Thursday, November 24, 2011

The Beard Cutting Gang

The indictment of seven men from Sam Mullet's Amish splinter group provides a few more details on the bizarre actions of Mullet's beard-cutting thugs. To quote the Times:

The distinctive beards worn by married Amish men, and the uncut hair that married women keep rolled in buns, are treasured symbols of religious identity, and the attacks appeared intended to inflict public humiliation. . . .

In at least four violent attacks over the last few months, groups of men from Mr. Mullet’s compound held men down to shear their beards with scissors and battery-operated clippers, according to the authorities. In one case, they said, several of Mr. Mullet’s nephews also hacked off the hair of their own mother — Mr. Mullet’s sister — who had fled the compound years earlier.

It seems there have actually been several other such attacks, but the Amish, famously reluctant to get involved with the state, refused to cooperate with the sheriff in investigating them. Now, though, Mullet's boys have gone so far that witnesses are coming forward.

What on earth is this about? It seems that the attacks are "religiously motivated," as the sheriff put it, Mullet's own way of enforcing discipline on Amish that he thinks are straying from the path. 'You don't obey the law, you're punished, and it's the same way with the church,' Mullet is supposed to have said. Some of the stories coming out now make Mullet seem like a typical cult leader:

A former member of the Bergholz Clan - the group thought to be behind the beard cutting - has spoken out against them, claiming that leader Sam Mullet rules the cult with an iron fist and said he wouldn't be surprised if it ended in mass suicide or some other tragedy.

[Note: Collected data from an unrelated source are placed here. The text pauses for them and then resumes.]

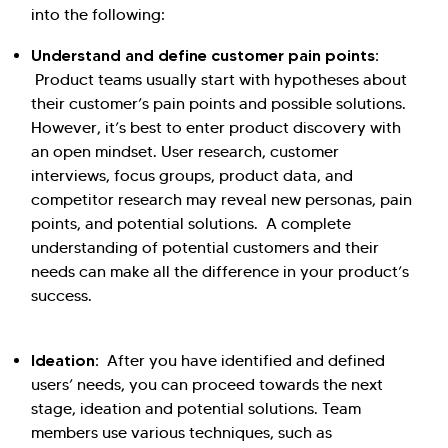
into the following:
Understand and define customer pain points:
Product teams usually start with hypotheses about
their customer’s pain points and possible solutions.
However, it’s best to enter product discovery with
an open mindset. User research, customer
interviews, focus groups, product data, and
competitor research may reveal new personas, pain
points, and potential solutions. A complete
understanding of potential customers and their
needs can make all the difference in your product’s
success.
Ideation:
After you have identified and defined
users’ needs, you can proceed towards the next
stage, ideation and potential solutions. Team
members use various techniques, such as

The man, who did not want to be named, told WKYC that Mullet moved to Bergholz about 15 years ago with around 120 member who all have to live by his rules. . . .

'I have enough inside information that I have no question if something is not done, there will be people that get hurt.'

The former member says there were forced beatings, pitting one member against another and there are heavy punishments when members disagree with bishop Mullet. He said: 'He would take the wife from the man. The wife would have to go and live with Sam. The husband of that wife would have to go to the chicken coop or out in the barn in the middle of the winter, sometimes day and night.'

Arlene Miller, whose husband Myron Miller had his beard cut off by the gang earlier this month, said she heard many stories about the 'brainwashing, the beatings, the locking up, and the women he is using'.

Arlene Miller said she and her husband helped one of Mullet's sons - Bill - escape from the clan and believes that may have been one of the reasons why he was attacked.

The Times has some of the same stories:

Former residents of Mr. Mullet’s compound said he exerted iron control over the settlement of 120, many of them his relatives, sometimes imprisoning men in a chicken coop for days or beating them. Former residents also said that Mr. Mullet had sex with married women in the community “to cleanse them of the devil,” according to the F.B.I. affidavit.

Of course these sorts of stories get passed around about all groups of people who live in compounds and don't get along with their neighbors, and the Amish can gossip as viciously as anyone else. But surely there is something very strange behind the appearance of an Amish beard-cutting gang.